Saturday, April 30, 2016

Thai Whores are Awesome

I went back to Bangkok last April, and it's one city that never disappoints. It's a big colorful living comic book where any maladjusted Westerners can live out whatever dumb fantasies they might have at very reasonable prices in relative safety. (Relative safety.)


(I do not use only the male pronoun in this case, because plenty of women lose their fucking minds over there, too. I refer you to Patpong Sisters, a book written in the 90s when I was there. by a PhD candidate researching the sex trade. She ends up banging a married Thai pimp without protection. Damn, those 90s chicks, I swear. Hopeless.) 

I did a write up on Khao-San Road then and now -- and never got around to writing about my impression of the other big part of Bangkok: the go-go bar scene.


I strolled around Patpong and Nana Plaza a bit, the prime areas of go-go bars, and again, like Khao-San Road, I was amazed how they'd grown. Patpong used to take up 4 streets, but it goes further up those streets than it used to. Nana Plaza used to be a little cul-de-sac of bars, but the bars have spilled out of the cul-de-sacs and flowed everywhere around the area.

This surprised me a bit; there was always a lot of talk about getting rid of the sex tourists during the "Asian Tigers" days of the 90s, and some strict mayors and unrest periods even saw bars forbidding nudity (only bikinis) and everything closing at 2:00am. Given the recent unrest in Bangkok, I wasn't sure what to expect.

But well, you couldn't tell that now. Like Khao San Road, it all seemed more raging than ever.


One thing that seemed different, there were a lot more bars where you could just sit and drink, and it seemed like a lot more dudes than there used to be, just in general. For example, there used to be one hotel that specialized in Middle-Easterners; there seemed like a whole street full of them, this time.  I remember it being really a buyer's market during the 90s, with a lot of girls battling over customers.

I didn't get that impression this time, but maybe that's just the time of year or whatever. Or maybe that's due to increasing non-mattress opportunities for girls to make a living.

I've written at some length about my fondness for a paticular Thai whore, and a bar I liked back in the day, called the Hollywood.

It's still there, and while it seemed a bit grubbier and dirtier than I remember, the girls were still top-notch, and while I went more in a sociological capacity, of course I ended up taking a girl out.

I mean really!



The price was about $100, versus less than $50 from 20 years ago, and the girls used to be more flexible about price than I experienced this time. (Although of course I'm not nearly so cute as I was when I was 25, I suppose.)



And it was damn well worth $100, I'll tell you!
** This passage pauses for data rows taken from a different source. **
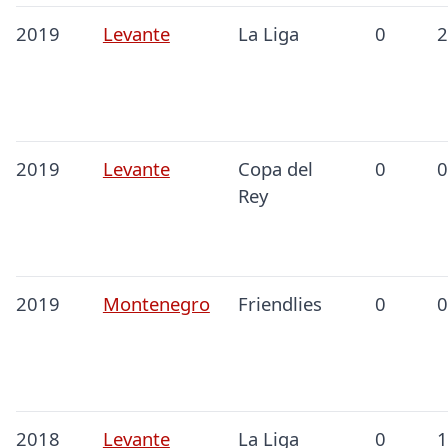
2019
Levante
La Liga
0
2
2019
Levante
Copa del
0
0
Rey
2019
Montenegro
Friendlies
0
0
2018
Levante
La Liga
0
1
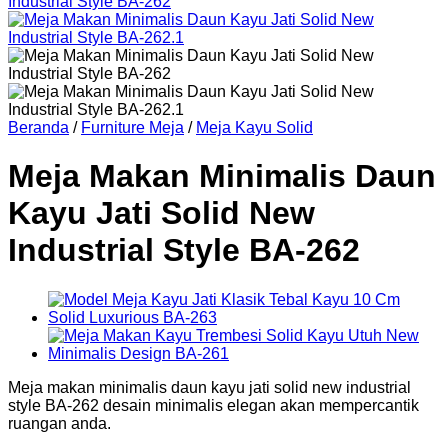
Beranda
/
Furniture Meja
/
Meja Kayu Solid
Meja Makan Minimalis Daun
Kayu Jati Solid New
Industrial Style BA-262
Meja makan minimalis daun kayu jati solid new industrial
style BA-262 desain minimalis elegan akan mempercantik
ruangan anda.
Just a fine, cheerful, skilled, smooth-skinned, firm-bodied, clean, TIGHT and professional little Thai beauty.

$100!

Immediately after I got out, I was thinking, well, that was worth maybe $75. But after I jacked off to thinking about it a few times, I was kind of like, damn, you know, it really was worth $100.



So! There you go. I didn't feel cheap or stupid afterwards. It seemed age-appropriate in a way that trying to pick up younger girls at nightclubs does not.

The only big disappointment were the rooms at the Nana Guest House. 20 years ago, you rented a room, and you got a whole ROOM, with TV, bath, big bed, mirrors on the ceiling, etc. Now you get a tiny little cubicle, just a bed.

So I won't rationalize or deal with my feeling about whores / sex trafficking / sex work or game / PUA / sex addiction or any of that in this entry.

 I'll just say I spent a hundred dollars, and it seemed like both of us seemed to feel it was a fair transaction.







10 comments:

Anonymous said...

"Immediately after I got out, I was thinking, well, that was worth maybe $75. But after I jacked off to thinking about it a few times, I was kind of like, damn, you know, it really was worth $100."

OMG that's the greatest fucking line ever.

Ken said...

Dear ETX.

Hope you don't mind me asking on an unrelated post.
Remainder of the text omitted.